Materials and methods. Three samples were taken as objects of research. A population sample of patients with non-fatal MI (200 people: men – 129, women – 71), a sample of participants in the HAPIEE project with developed MI during the study (94 people: men – 56, women – 38). A sample of patients with myocardial infarction admitted to the intensive care unit of the city clinical hospital № 1. The sample size was 159 people (112 men, 47 women). The following SNPs were taken into the study: rs499818 (xp. 6), rs619203 of the ROS1 gene, rs10757278 (xr. 9), rs1376251 of the TAS2R50 gene, rs2549513 (xr. 16), rs4804611 of the ZNF627 gene and rs174653. To assess the association of SNP and the severity of the disease, we compared a  population sample of patients with non-fatal MI versus a joint group from a sample of HAPIEE project participants with developed MI during the study, and a sample of MI patients admitted to the intensive care unit of City Clinical Hospital No 1.
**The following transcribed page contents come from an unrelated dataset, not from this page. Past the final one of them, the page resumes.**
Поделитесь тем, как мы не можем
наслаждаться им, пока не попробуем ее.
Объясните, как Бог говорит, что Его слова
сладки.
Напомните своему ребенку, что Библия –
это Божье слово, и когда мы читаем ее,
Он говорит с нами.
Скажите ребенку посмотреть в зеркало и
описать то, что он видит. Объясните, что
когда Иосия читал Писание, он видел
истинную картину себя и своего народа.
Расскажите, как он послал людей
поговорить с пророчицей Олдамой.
Results. For two SNPs, statistically significant differences in genotype frequencies were obtained: rs10757278 AA vs AG + GG OR = 0.61 CI 0.39–0.94; p = 0.027 and rs619203 of the ROS1 gene in a group of men for genotype GG vs CG + CCOS = 0.59 CI 0.37–0.94; p = 0.033.
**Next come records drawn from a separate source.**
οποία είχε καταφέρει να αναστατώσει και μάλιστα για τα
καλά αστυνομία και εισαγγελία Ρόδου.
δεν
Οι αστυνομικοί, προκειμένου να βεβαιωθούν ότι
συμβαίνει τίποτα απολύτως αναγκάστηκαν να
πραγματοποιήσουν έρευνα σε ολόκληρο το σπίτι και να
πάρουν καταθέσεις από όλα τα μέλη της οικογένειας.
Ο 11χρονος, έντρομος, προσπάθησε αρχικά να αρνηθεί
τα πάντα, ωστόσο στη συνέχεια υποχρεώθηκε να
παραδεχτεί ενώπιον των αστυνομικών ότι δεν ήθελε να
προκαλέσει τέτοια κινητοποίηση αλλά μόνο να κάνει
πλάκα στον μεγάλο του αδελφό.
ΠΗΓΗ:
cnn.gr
Conclusions. The associations of seven SNPs were studied, which, according to international studies, are associated with the risk of development, poor  prognosis and the severity of myocardial infarction in the population of residents of the city of Novosibirsk. Two SNPs (rs10757278 and rs619203) were identified, which are associated with the severity of myocardial infarction.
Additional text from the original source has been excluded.